= Instructions for the task =
Count the lines below that contain the word "ストグラジオ出張版", and reply with that number alone.

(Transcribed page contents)
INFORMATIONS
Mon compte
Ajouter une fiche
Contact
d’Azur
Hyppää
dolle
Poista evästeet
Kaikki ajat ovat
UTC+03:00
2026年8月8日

--

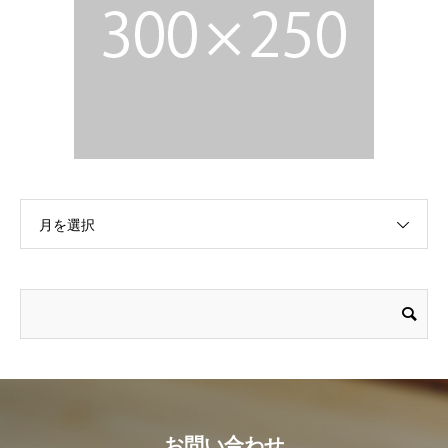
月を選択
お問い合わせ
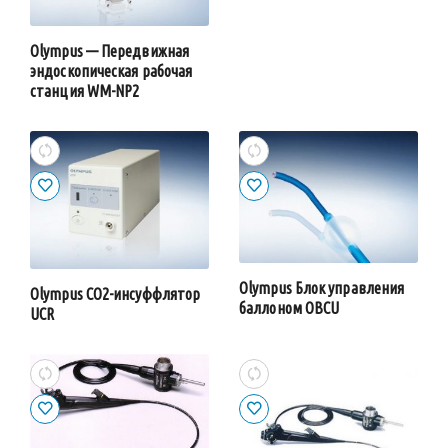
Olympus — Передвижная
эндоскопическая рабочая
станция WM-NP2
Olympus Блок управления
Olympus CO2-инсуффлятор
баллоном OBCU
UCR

---

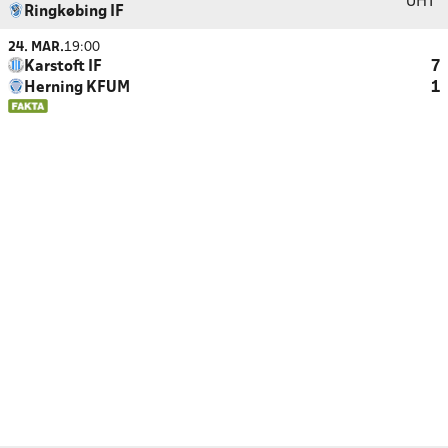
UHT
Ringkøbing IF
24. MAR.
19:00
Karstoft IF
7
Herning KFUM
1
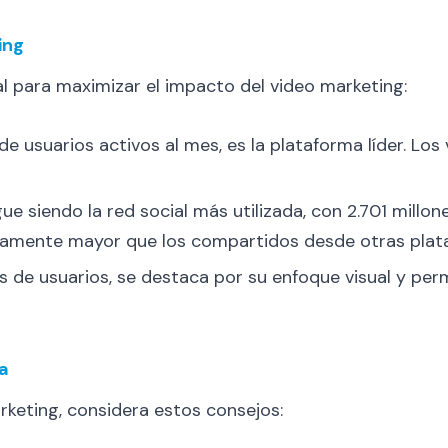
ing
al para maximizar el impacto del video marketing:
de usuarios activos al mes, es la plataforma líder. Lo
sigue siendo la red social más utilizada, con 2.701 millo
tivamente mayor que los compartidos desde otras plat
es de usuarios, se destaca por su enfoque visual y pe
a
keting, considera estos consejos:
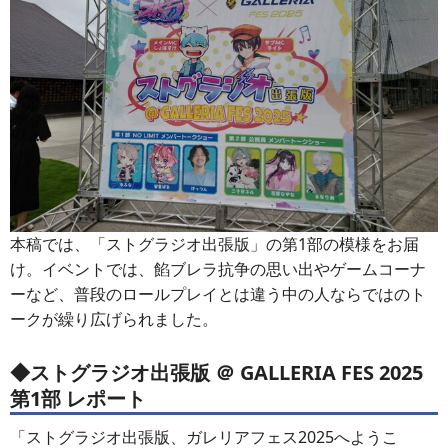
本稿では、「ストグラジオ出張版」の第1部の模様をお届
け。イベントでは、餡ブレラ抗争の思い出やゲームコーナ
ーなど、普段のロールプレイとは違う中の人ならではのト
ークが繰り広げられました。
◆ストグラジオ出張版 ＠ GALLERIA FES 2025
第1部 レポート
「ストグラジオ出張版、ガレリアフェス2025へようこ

= Written reply =
3